Funkcjonariusz z Posterunku Policji w Bralinie, będąc poza służbą, zatrzymał nietrzeźwego kierującego audi. Mężczyzna miał blisko 2,5 promila alkoholu i wjechał do przydrożnego rowu. 32-latek stracił już swoje prawo jazdy, a pojazd, którym kierował, został zabezpieczony przez policjantów na parking strzeżony. Mężczyźnie grozi do 3 lat pozbawienia wolności.

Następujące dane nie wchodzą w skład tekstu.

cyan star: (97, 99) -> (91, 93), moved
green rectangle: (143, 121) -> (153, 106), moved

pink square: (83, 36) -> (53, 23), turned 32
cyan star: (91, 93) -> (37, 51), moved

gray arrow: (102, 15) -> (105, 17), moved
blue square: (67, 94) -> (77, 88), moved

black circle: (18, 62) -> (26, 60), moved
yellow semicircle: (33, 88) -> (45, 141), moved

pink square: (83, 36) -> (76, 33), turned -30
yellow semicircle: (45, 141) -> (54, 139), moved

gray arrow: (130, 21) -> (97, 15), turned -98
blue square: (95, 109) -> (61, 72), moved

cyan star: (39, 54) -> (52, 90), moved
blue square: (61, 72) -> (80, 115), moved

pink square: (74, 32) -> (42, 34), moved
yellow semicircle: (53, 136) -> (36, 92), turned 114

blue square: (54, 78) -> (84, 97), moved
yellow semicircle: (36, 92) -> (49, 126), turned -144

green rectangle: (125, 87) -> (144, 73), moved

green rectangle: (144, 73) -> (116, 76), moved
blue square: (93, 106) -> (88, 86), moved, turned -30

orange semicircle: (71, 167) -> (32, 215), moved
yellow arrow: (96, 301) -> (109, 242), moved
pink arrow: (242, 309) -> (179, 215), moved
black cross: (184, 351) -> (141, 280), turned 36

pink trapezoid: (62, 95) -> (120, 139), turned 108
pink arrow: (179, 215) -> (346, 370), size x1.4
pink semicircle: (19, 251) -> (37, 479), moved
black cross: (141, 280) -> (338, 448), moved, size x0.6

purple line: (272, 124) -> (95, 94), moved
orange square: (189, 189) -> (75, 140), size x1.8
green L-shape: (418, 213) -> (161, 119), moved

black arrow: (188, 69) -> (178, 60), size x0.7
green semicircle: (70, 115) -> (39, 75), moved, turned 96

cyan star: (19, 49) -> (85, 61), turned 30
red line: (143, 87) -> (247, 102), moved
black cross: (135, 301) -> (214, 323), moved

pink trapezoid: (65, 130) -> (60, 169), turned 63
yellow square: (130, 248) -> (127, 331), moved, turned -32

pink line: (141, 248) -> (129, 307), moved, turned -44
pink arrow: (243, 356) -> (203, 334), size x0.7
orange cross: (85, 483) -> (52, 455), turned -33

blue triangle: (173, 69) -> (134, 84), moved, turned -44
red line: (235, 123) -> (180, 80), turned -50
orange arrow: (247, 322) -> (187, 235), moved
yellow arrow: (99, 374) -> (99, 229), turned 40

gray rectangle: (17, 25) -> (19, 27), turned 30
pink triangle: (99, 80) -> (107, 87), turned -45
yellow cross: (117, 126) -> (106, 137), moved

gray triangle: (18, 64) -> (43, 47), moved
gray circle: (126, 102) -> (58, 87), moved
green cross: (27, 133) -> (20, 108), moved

Do spowodowania zagrożenia w ruchu drogowym, podczas którego kierowca wjechał do rowu doszło w sobotę 1 listopada br. po godzinie 14.00 w miejscowości Tabor Wielki. Sytuację na drodze widział policjant z Bralina, który po służbie wracał do domu. Funkcjonariusz chciał udzielić kierowcy pomocy, ale okazało się, iż mężczyzna siedzący za kierownicą jej nie potrzebuje. Potrzebna natomiast była interwencja, bo z samochodu wydobywał się zapach alkoholu.

Policjant odebrał kluczyki kierowcy i powiadomił o całej sytuacji dyżurnego kępińskiej komendy. Do czasu przyjazdu policji na miejscu zatrzymywali się inni świadkowie, którzy również chcieli pomóc. Ich obecność i gotowość do działania pokazują, iż odpowiedzialność za bezpieczeństwo to nie tylko obowiązek służb – to wspólna sprawa nas wszystkich.

Funkcjonariusze, którzy przyjechali na miejsce, przebadali kierowcę. Okazało się, iż 32-letni obywatel Ukrainy, mieszkaniec Taboru Wielkiego wsiadł za kierownicę z wynikiem blisko 2,5 promila.

Dzięki szybkiej i zdecydowanej reakcji naszego funkcjonariusza kolejny nieodpowiedzialny kierowca został zatrzymany, zanim doszło do tragedii na drodze. Zachowanie kępińskiego policjanta udowadnia, iż policjantem jest się całą dobę, 7 dni w tygodniu, choćby po zakończonej służbie.

Sprawą zajmuje się teraz Komenda Powiatowa Policji w Kępnie. Mężczyzna stracił prawo jazdy. Odpowie za prowadzenie pojazdu w stanie nietrzeźwości oraz spowodowanie zagrożenia bezpieczeństwa w ruchu drogowym.